Reputation: 564
I'm trying to load a JSON object to a BigQuery table using Python 3.7.
From reading the Google documentation the google-cloud-bigquery
module looks like it has a method that should do what I want: load_table_from_json()
. However, when I try to implement this method in my Python script I get the following error returned in the Python shell:
BadRequest: 400 Error while reading data, error message: JSON table encountered too many errors, giving up. Rows: 1; errors: 1. Please look into the errors[] collection for more details.
When I check the job history in BigQuery I have some additional information also:
Error while reading data, error message: JSON processing encountered too many errors, giving up. Rows: 1; errors: 1; max bad: 0; error percent: 0
And
Error while reading data, error message: JSON parsing error in row starting at position 0: Value encountered without start of object.
Here's the syntax of the Python script I'm running:
import pandas as pd
import numpy as np
from google.cloud import bigquery
import os
### Converts schema dictionary to BigQuery's expected format for job_config.schema
def format_schema(schema):
formatted_schema = []
for row in schema:
formatted_schema.append(bigquery.SchemaField(row['name'], row['type'], row['mode']))
return formatted_schema
### Create dummy data to load
df = pd.DataFrame([[2, 'Jane', 'Doe']],
columns=['id', 'first_name', 'last_name'])
### Convert dataframe to JSON object
json_data = df.to_json(orient = 'records')
os.environ["GOOGLE_APPLICATION_CREDENTIALS"] = r"<My_Credentials_Path>\application_default_credentials.json"
### Define schema as on BigQuery table, i.e. the fields id, first_name and last_name
table_schema = {
'name': 'id',
'type': 'INTEGER',
'mode': 'REQUIRED'
}, {
'name': 'first_name',
'type': 'STRING',
'mode': 'NULLABLE'
}, {
'name': 'last_name',
'type': 'STRING',
'mode': 'NULLABLE'
}
project_id = '<my_project>'
dataset_id = '<my_dataset>'
table_id = '<my_table>'
client = bigquery.Client(project = project_id)
dataset = client.dataset(dataset_id)
table = dataset.table(table_id)
job_config = bigquery.LoadJobConfig()
job_config.source_format = bigquery.SourceFormat.NEWLINE_DELIMITED_JSON
job_config.schema = format_schema(table_schema)
job = client.load_table_from_json(json_data, table, job_config = job_config)
print(job.result())
As far as I can tell from the docs, this should work - but it doesn't.
I suspect the issue is with the JSON object json_data
and that BigQuery might not like something about that value: [{"id":2,"first_name":"Jane","last_name":"Doe"}]

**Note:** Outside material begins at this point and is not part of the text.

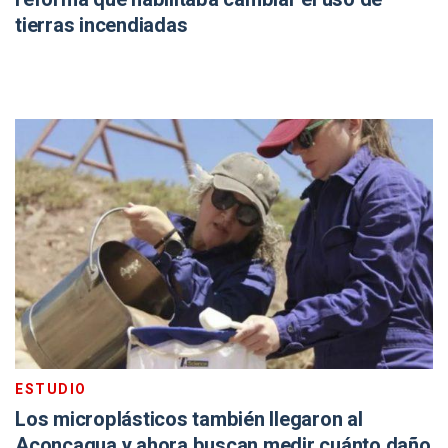
tierras incendiadas
ESTUDIO
Los microplásticos también llegaron al
Aconcagua y ahora buscan medir cuánto daño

. Even if I pass the lines
parameter with a value of True
it makes no difference - that JSON object has no square brackets: {"id":2,"first_name":"Jane","last_name":"Doe"}
I also tried using the alternate values for the orient
parameter as described in the to_json()
documentation, but they all produce the same error as the records
value in the above.
I've also tried commenting out the line job_config.source_format = bigquery.SourceFormat.NEWLINE_DELIMITED_JSON
but got the same error.
Interestingly, in the load_table_from_json()
documentation there is a note which states:
If your data is already a newline-delimited JSON string, it is best to wrap it into a file-like object and pass it to load_table_from_file():
import io
from google.cloud import bigquery
data = u'{"foo": "bar"}'
data_as_file = io.StringIO(data)
client = bigquery.Client()
client.load_table_from_file(data_as_file, ...)
If I apply this to my script and attempt to load the data it all works. This indicates that the connection to BigQuery is working correctly and that the issue is indeed with loading the JSON in its original form. There is no mention of deprecation for load_table_from_json()
in favour of load_table_from_file()
so why isn't it working?
For reference, here's a version of the script that uses the load_table_from_file()
method to load the data to BigQuery:
import pandas as pd
import numpy as np
from google.cloud import bigquery
import os
import io
def format_schema(schema):
formatted_schema = []
for row in schema:
formatted_schema.append(bigquery.SchemaField(row['name'], row['type'], row['mode']))
return formatted_schema
df = pd.DataFrame([[2, 'Jane', 'Doe']],
columns=['id', 'first_name', 'last_name'])
### Additional parameter used to convert to newline delimited format
json_data = df.to_json(orient = 'records', lines = True)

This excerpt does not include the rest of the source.